A recent panel discussion hosted by Vestwell explored experts’ predictions for what retirement plan industry practitioners can expect in the new year. The panelists also answered questions about new trends and identified those that would be best to get ahead of.
Among the speakers on the panel discussion was Fred Barstein, founder and CEO of The Plan Sponsor University (TPSU) and The Retirement Advisor University (TRAU). In Barstein’s view, retirement industry consolidation has been an important topic for several years now, and it will continue to be so in 2022. He said consolidation will persist among both retirement plan advisers and recordkeepers and other service providers. Though the industry has not yet reached this stage, Barstein said there could be a point in the future where dwindling competition could lead to a lack of innovation, as firms in a highly consolidated industry would have to work less hard to differentiate themselves.
Barstein said retirement plan sponsors and advisers must be mindful in 2022 of the impact that ongoing consolidation will have. There seems to be an intensifying battle over “who has the right to service or monetize participants,” he warned.
On the other hand, Jeanne Fisher, Strategic Retirement Partners managing director, said recordkeeper consolidation does not concern her, and she sees it as a fruitful opportunity to improve outcomes as recordkeepers add scale and consolidate their resources. She also said she feels concerns some parties raise about protecting participant data and ensuring adequate competition are reasonable, but they should remain in check for the foreseeable future.

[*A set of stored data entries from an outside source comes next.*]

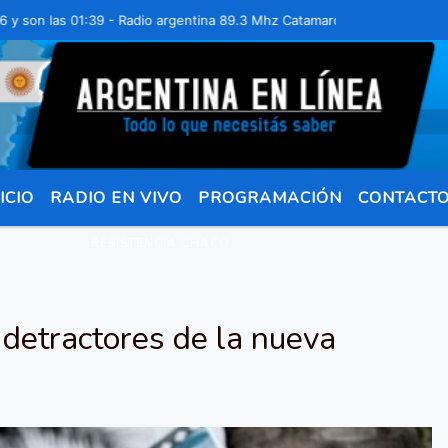
 las 01:39 - Radio argentina 89.3 Mhz Catamarca 436 Resistencia Cha
ICIO
RADIO EN VIVO
PROGRAMACIÓN
CONTACT
RESISTENCIA CHACO
y detractores de la nueva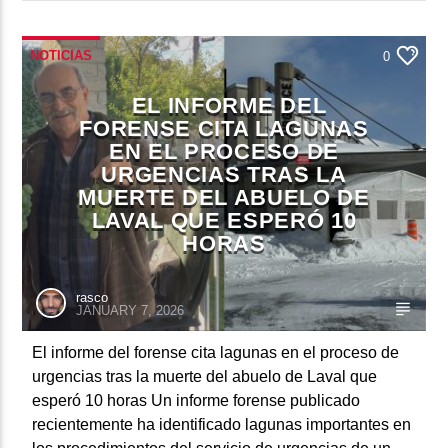
NOTICIAS
0
EL INFORME DEL
FORENSE CITA LAGUNAS
EN EL PROCESO DE
URGENCIAS TRAS LA
MUERTE DEL ABUELO DE
LAVAL QUE ESPERÓ 10
HORAS
rasco
JANUARY 7, 2026
El informe del forense cita lagunas en el proceso de
urgencias tras la muerte del abuelo de Laval que
esperó 10 horas Un informe forense publicado
recientemente ha identificado lagunas importantes en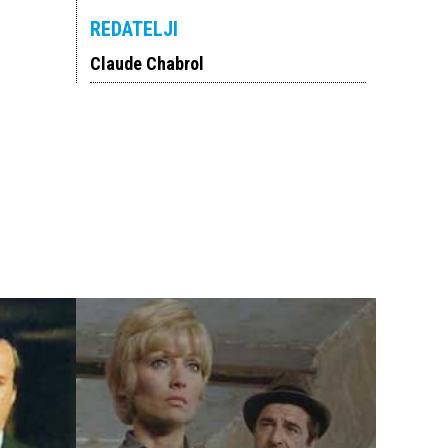
REDATELJI
Claude Chabrol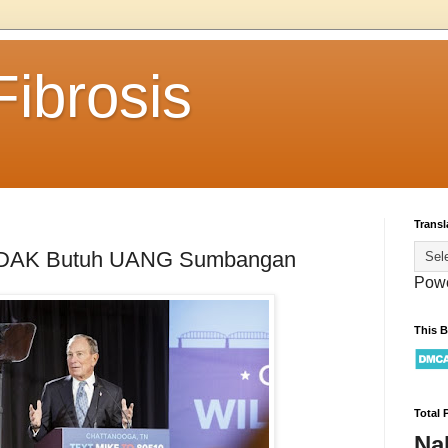
ibrosis
Transl
 TIDAK Butuh UANG Sumbangan
Pow
This 
Total 
Na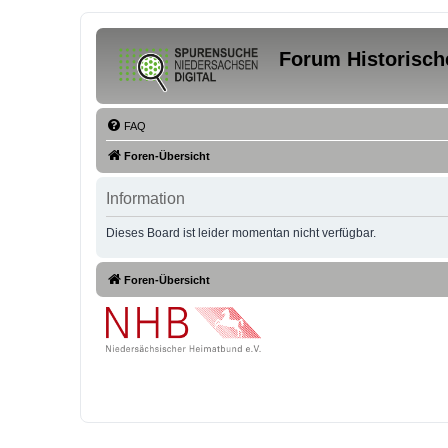
Forum Historisch
FAQ
Foren-Übersicht
Information
Dieses Board ist leider momentan nicht verfügbar.
Foren-Übersicht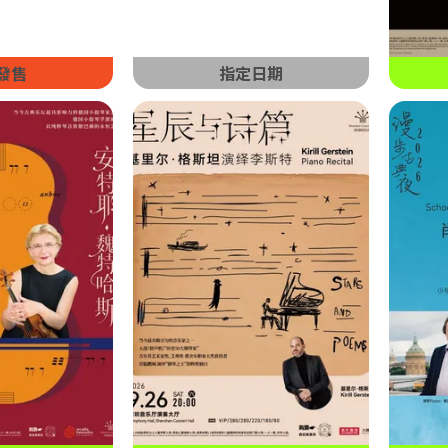
發售
指定日期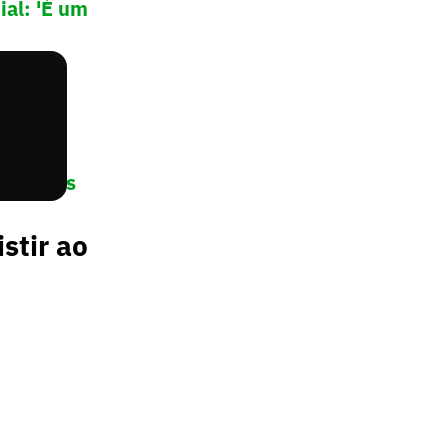
al: 'É um
incipais
stir ao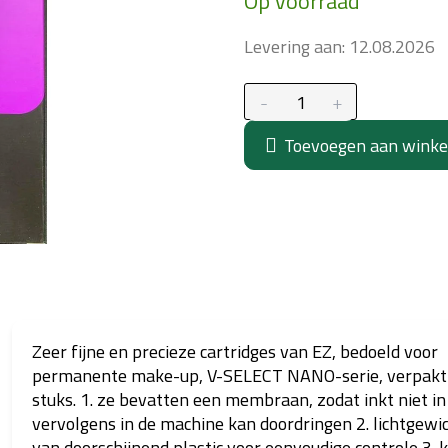
Op voorraad
prijs:
Levering aan:
12.08.2026
Toevoegen aan wink
Zeer fijne en precieze cartridges van EZ, bedoeld voor
permanente make-up, V-SELECT NANO-serie, verpakt
stuks. 1. ze bevatten een membraan, zodat inkt niet in
vervolgens in de machine kan doordringen 2. lichtgewi
van doorschijnend plastic voor eenvoudige controle 3. k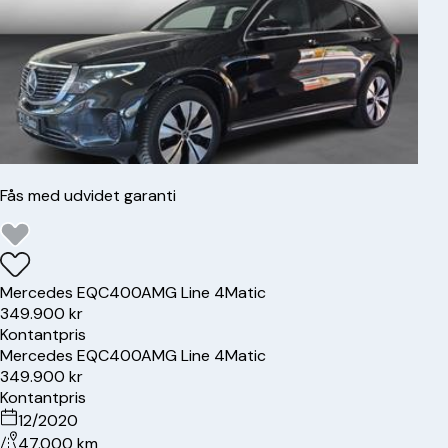
Fås med udvidet garanti
Mercedes
EQC400
AMG Line 4Matic
349.900 kr
Kontantpris
Mercedes
EQC400
AMG Line 4Matic
349.900 kr
Kontantpris
12/2020
47.000 km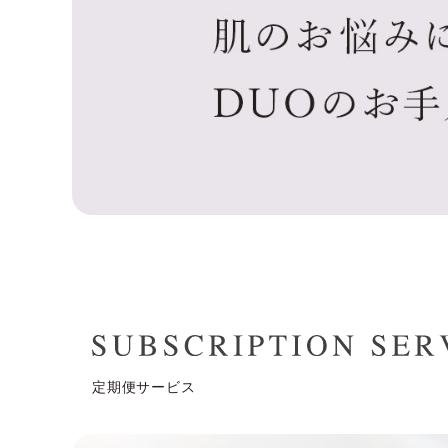
定期便サービス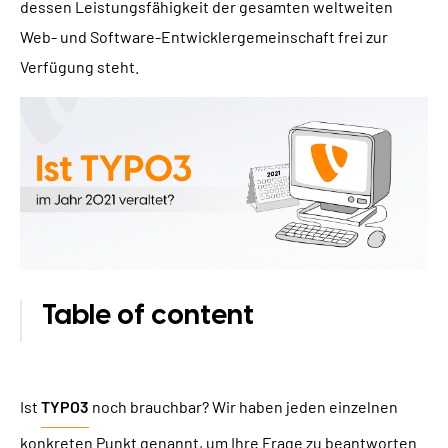
dessen Leistungsfähigkeit der gesamten weltweiten
TYPO3 Barrierefreiheit
WIR SIND NITSAN
Web- und Software-Entwicklergemeinschaft frei zur
TYPO3 Barrierefreiheit Testen
Verfügung steht.
Über uns
T3PLANET
TYPO3 Support & Wartung
Zusammenarbeit
TYPO3 Freelancer
TYPO3 Templates
Jobs
TYPO3 Extensions
AI Universe
BLOG
ANFRAGE
GLOSSAR
Table of content
Ist
TYPO3
noch brauchbar? Wir haben jeden einzelnen
konkreten Punkt genannt, um Ihre Frage zu beantworten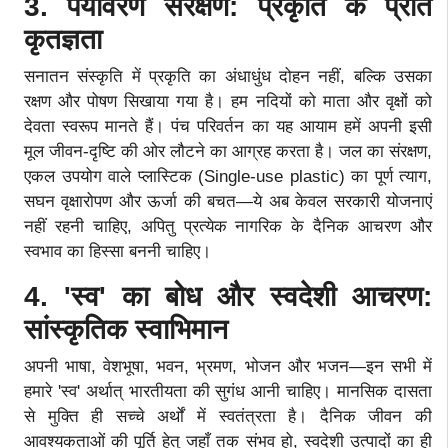
3. पर्यावरण संरक्षण: प्रकृति के प्रति
कृतज्ञता
सनातन संस्कृति में प्रकृति का अंधाधुंध दोहन नहीं, बल्कि उसका
रक्षण और पोषण सिखाया गया है। हम नदियों को माता और वृक्षों को
देवता स्वरूप मानते हैं। पंच परिवर्तन का यह आयाम हमें अपनी इसी
मूल जीवन-दृष्टि की ओर लौटने का आग्रह करता है। जल का संरक्षण,
एकल उपयोग वाले प्लास्टिक (Single-use plastic) का पूर्ण त्याग,
सघन वृक्षारोपण और ऊर्जा की बचत—ये अब केवल सरकारी योजनाएं
नहीं रहनी चाहिए, अपितु प्रत्येक नागरिक के दैनिक आचरण और
स्वभाव का हिस्सा बननी चाहिए।
4. 'स्व' का बोध और स्वदेशी आचरण:
सांस्कृतिक स्वाभिमान
अपनी भाषा, वेशभूषा, भवन, भ्रमण, भोजन और भजन—इन सभी में
हमारे 'स्व' अर्थात् भारतीयता की सुगंध आनी चाहिए। मानसिक दासता
से मुक्ति ही सच्चे अर्थों में स्वतंत्रता है। दैनिक जीवन की
आवश्यकताओं की पूर्ति हेतु जहाँ तक संभव हो, स्वदेशी उत्पादों का ही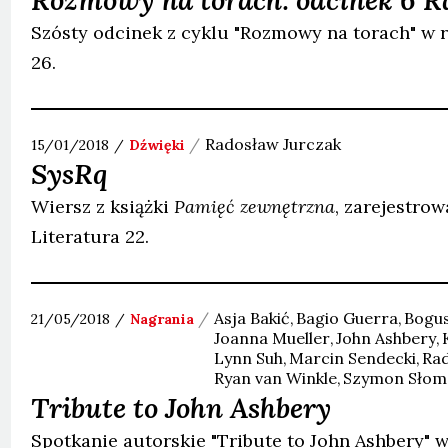
Rozmowy na torach: odcinek 6 R
Szósty odcinek z cyklu "Rozmowy na torach" w r
26.
Radosław
Jurczak
15/01/2018
Dźwięki
SysRq
Wiersz z książki
Pamięć zewnętrzna
, zarejestro
Literatura 22.
Asja
Bakić
Bagio
Guerra
Bogu
21/05/2018
Nagrania
Joanna
Mueller
John
Ashbery
Lynn
Suh
Marcin
Sendecki
Ra
Ryan
van Winkle
Szymon
Słom
Tribute to John Ashbery
Spotkanie autorskie "Tribute to John Ashbery" 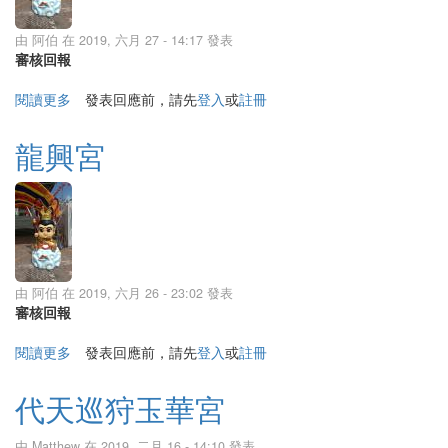
由
阿伯
在 2019, 六月 27 - 14:17 發表
審核回報
閱讀更多
關於台北正心宮
發表回應前，請先
登入
或
註冊
龍興宮
由
阿伯
在 2019, 六月 26 - 23:02 發表
審核回報
閱讀更多
關於龍興宮
發表回應前，請先
登入
或
註冊
代天巡狩玉華宮
由
Matthew
在 2019, 二月 16 - 14:10 發表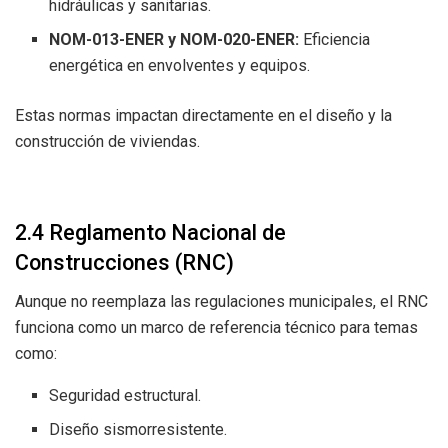
hidráulicas y sanitarias.
NOM-013-ENER y NOM-020-ENER:
Eficiencia
energética en envolventes y equipos.
Estas normas impactan directamente en el diseño y la
construcción de viviendas.
2.4 Reglamento Nacional de
Construcciones (RNC)
Aunque no reemplaza las regulaciones municipales, el RNC
funciona como un marco de referencia técnico para temas
como:
Seguridad estructural.
Diseño sismorresistente.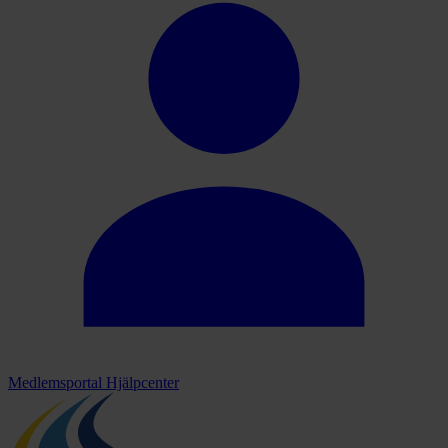
Medlemsportal
Hjälpcenter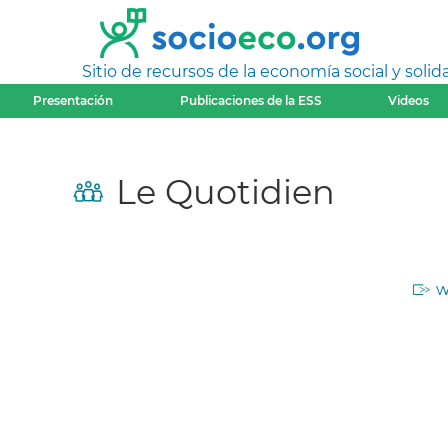
Sitio de recursos de la economía social y solida
Presentación
Publicaciones de la ESS
Videos
Le Quotidien
w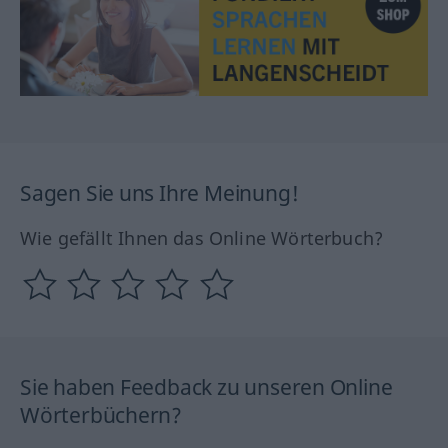
Sagen Sie uns Ihre Meinung!
Wie gefällt Ihnen das Online Wörterbuch?
Sie haben Feedback zu unseren Online
Wörterbüchern?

Fisher said there is no doubt that a retirement plan coverage gap exists, and it is up to industry providers, not just employers, to find a solution for this problem. Most employees who lack access to a retirement plan are not asking for one, she noted, simply because they don’t realize their lack of access is a serious problem for their financial futures.
The panelists said they anticipated that pooled employer plans (PEPs) could help address the coverage gap in 2022, but this marketplace is still just getting started.
Heading into next year, there is also a lot of demand to modify defined contribution (DC) plans and complement them with guaranteed retirement income solutions, but there are a few reasons why this isn’t happening at a wide scale just yet, Barstein said.
He noted that PEPs currently have issues with transferability when the plan sponsor moves from one recordkeeper to another, and many recordkeepers are not always willing to accept annuities offered by another provider. It is expected that legislative developments, including automatic portability requirements mandated by the Setting Every Community Up for Retirement Enhancement (SECURE) Act, could help address this problem, but the speakers said this is an evolving topic.
According to the experts, financial wellness is increasingly seen as a critical solution to help workers and retirees meet their goals. There is a growing recognition among may in the retirement plan industry that the retirement savings gap is unlikely to be erased without improving the shorter-term financial wellness, resiliency and well-being of those enrolled in DC plans.
In a related trend expected to continue in 2022, employers are struggling to recruit and retain workers, many of whom are looking for new opportunities. For a variety of reasons, the competition for labor is more intense than ever, and the situation shines a spotlight on the need for employers to offer more competitive benefits, including those tied to comprehensive financial wellness.